As a total newb, I hate to appear that I am disagreeing with knowledgeable folks who have been very helpful.

NHT does not make sharp/edgy and aggressive speakers - their speakers do measure nice.

I have owned about 85 sets of speakers, including some NHT ones - and the room/rooms, are important.
None of these speakers would sound good with hard and reflective surfaces all around. Now it is really cool,
what reducing reflections can do - with something like carpet/rugs, curtains, some soft furniture - and with
some pictures and/or other type things on walls that do help. Do not need to get real fancy - however, it is
cool and nice, to even tame the first reflections.

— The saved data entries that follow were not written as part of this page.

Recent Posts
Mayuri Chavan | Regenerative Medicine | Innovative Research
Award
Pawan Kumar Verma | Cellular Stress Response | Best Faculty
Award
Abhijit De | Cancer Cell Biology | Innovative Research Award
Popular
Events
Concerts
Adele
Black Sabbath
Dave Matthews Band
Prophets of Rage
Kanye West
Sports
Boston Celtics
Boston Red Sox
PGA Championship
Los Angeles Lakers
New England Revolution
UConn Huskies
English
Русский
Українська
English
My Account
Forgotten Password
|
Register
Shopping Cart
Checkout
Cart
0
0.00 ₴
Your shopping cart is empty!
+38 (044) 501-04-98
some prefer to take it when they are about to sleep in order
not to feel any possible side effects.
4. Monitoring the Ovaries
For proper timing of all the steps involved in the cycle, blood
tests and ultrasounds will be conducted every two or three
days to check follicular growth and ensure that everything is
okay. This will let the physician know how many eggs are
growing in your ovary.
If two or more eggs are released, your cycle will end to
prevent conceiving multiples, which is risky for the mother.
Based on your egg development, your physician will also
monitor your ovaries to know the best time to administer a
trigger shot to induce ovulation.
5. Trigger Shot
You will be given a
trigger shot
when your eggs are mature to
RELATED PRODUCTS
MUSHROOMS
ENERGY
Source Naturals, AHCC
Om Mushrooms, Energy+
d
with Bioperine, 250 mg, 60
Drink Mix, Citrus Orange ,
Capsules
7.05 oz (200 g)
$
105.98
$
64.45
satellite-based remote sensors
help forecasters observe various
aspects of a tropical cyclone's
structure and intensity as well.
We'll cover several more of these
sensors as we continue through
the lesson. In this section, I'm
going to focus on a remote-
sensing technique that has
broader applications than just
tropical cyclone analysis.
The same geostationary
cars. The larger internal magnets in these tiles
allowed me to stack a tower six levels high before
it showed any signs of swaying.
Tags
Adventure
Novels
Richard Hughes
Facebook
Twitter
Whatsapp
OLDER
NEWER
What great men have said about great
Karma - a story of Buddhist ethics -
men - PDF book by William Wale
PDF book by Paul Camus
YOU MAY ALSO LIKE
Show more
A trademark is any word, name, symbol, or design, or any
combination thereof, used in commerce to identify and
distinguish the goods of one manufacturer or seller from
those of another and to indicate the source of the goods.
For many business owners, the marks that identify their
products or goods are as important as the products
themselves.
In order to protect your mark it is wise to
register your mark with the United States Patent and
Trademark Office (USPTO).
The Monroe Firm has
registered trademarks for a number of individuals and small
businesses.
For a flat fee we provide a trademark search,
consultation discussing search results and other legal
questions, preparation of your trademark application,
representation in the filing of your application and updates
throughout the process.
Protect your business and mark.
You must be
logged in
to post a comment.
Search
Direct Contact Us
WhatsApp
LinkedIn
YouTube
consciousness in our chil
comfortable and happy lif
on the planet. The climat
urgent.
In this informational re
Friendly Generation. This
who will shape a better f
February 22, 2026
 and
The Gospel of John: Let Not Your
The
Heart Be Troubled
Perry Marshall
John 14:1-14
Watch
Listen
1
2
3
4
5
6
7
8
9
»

Your option choice and call - do what you wish - may (hope) you enjoy the adventure.
konajoe posts on August 13, 2014 06:34
But, in this particular case, the author went out of his way to report that this speaker was different in this respect. He doesn't say “unforgiving in reflective rooms” about all speakers. He goes out of his way to explain, in depth, why this would be so. I'm not sure he would go out of his way to note this as a ‘con’ if it were true for all speakers.

As a total newb, I hate to appear that I am disagreeing with knowledgeable folks who have been very helpful.